Yüzü her zaman sakin ve sakindi ve bir ifade vermeye tenezzül bile etmeyen yüzü o kadar dalgın görünüyordu ki Yan Xie tek kelime bile etmedi.
Yang Mei, kuyruğunu kaldırmış büyük bir tilki gibiydi. Yan Xie’ye canlı bir şekilde öpücük attı, burnunu seğirdi ve Jiang Ting’i takip etmek için arkasını döndü.
“…” Yan Xie aynı yerde durdu ve kendine gelmesi uzun zaman aldı, inanamayarak şöyle dedi: “Kurbanla sadece normal bir şekilde iletişim kurdum, ama Yang soyadını görmek için hastaneye kadar eşlik etti. Doktor, nasıl oldu da erdemlerini korumayan benmişim gibi göründü?”

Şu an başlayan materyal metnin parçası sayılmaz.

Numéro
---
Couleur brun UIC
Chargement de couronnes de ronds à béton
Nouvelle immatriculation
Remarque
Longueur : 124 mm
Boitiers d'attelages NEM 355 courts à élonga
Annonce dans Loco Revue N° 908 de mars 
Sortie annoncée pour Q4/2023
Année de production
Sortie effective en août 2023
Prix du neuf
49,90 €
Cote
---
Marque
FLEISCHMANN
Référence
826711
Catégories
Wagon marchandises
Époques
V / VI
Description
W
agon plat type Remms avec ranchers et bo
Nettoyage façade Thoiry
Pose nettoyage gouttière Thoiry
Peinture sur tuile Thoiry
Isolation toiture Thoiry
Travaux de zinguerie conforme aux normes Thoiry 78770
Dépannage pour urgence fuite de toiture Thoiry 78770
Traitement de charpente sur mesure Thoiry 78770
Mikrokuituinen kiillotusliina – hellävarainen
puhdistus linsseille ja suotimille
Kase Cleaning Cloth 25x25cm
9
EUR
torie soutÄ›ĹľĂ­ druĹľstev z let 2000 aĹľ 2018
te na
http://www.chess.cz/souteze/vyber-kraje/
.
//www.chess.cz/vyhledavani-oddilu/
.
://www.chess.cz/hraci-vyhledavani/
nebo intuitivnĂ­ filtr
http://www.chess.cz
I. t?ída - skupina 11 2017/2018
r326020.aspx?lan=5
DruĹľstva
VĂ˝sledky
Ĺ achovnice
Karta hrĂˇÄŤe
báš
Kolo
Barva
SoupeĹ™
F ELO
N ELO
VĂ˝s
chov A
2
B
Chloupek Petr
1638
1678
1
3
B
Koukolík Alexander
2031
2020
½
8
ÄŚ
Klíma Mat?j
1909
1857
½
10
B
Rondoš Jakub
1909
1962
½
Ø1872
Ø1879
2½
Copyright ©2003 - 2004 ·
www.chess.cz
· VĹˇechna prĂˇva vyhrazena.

“Danışman Lu neden bir doktora görünmek için bu hastaneye geldi?”
Yan Xie arkasına baktı, sadece arkasında örgülü kıllı bir kafa gördü – Han Xiaomei bir noktada yüzünde “Sen heteroseksüel adam hala anlamadın” ifadesiyle geldi.
Yan Xie: “Ne dedin?”
“Bu hastane şehir bürosuna yakın ama Rahibe Meimei’nin Uykusuz Yeri KTV’ye yakın değil. Peki Danışman Lu neden yakını bırakıp buraya kadar geldi ve özellikle bu hastaneye geldi?
“İkisi dehşet içinde birbirine baktı ve birkaç saniye sonra Yan Xie’nin kafasının üzerinde düzgünce bir “yooooo-” sesi belirdi, sonra ağızda kalan tat geldi ve ağzının köşeleri yukarı doğru dönmeden edemedi.
“Hey kızım, davaları ele almada çok güvenilmezsin, ama bu konuda oldukça zekisin.” Yan Xie hızla yüz ifadesini kontrol etti ve ona ciddi bir şekilde öğretti: “Bir dahaki sefere aklını doğru iş üzerinde kullanmalısın, anladın mı?”
Han Xiaomei’nin ağzının kenarı bir teyzeninki gibi seğirdi, ancak Yan Xie bu sefer onun cesaretine aldırış bile etmedi ve birkaç eğitim kelimesinden sonra aceleyle kaçtı.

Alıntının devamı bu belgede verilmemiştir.